**Task to carry out**
Repeat all of the records exactly, leaving out the pictures.

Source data
= Beginning of Section =
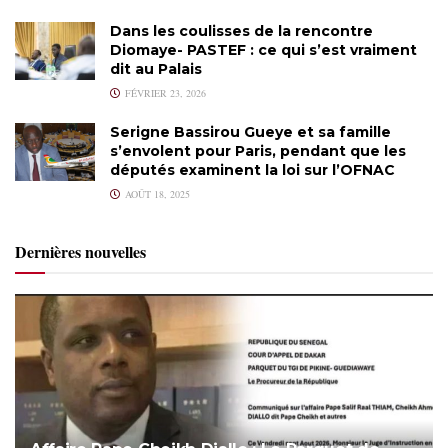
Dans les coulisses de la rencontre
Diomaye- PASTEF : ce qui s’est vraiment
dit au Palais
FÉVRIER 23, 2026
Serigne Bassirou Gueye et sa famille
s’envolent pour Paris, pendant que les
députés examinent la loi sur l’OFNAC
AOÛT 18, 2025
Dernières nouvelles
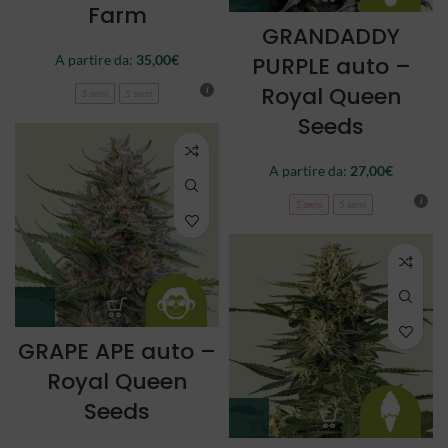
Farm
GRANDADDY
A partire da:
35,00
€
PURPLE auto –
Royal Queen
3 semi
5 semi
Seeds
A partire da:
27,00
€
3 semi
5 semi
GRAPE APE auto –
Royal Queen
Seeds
= End of Section =
**Your solution**
Dans les coulisses de la rencontre
Diomaye- PASTEF : ce qui s’est vraiment
dit au Palais
FÉVRIER 23, 2026
Serigne Bassirou Gueye et sa famille
s’envolent pour Paris, pendant que les
députés examinent la loi sur l’OFNAC
AOÛT 18, 2025
Dernières nouvelles
Farm
GRANDADDY
A partire da:
35,00
€
PURPLE auto –
Royal Queen
3 semi
5 semi
Seeds
A partire da:
27,00
€
3 semi
5 semi
GRAPE APE auto –
Royal Queen
Seeds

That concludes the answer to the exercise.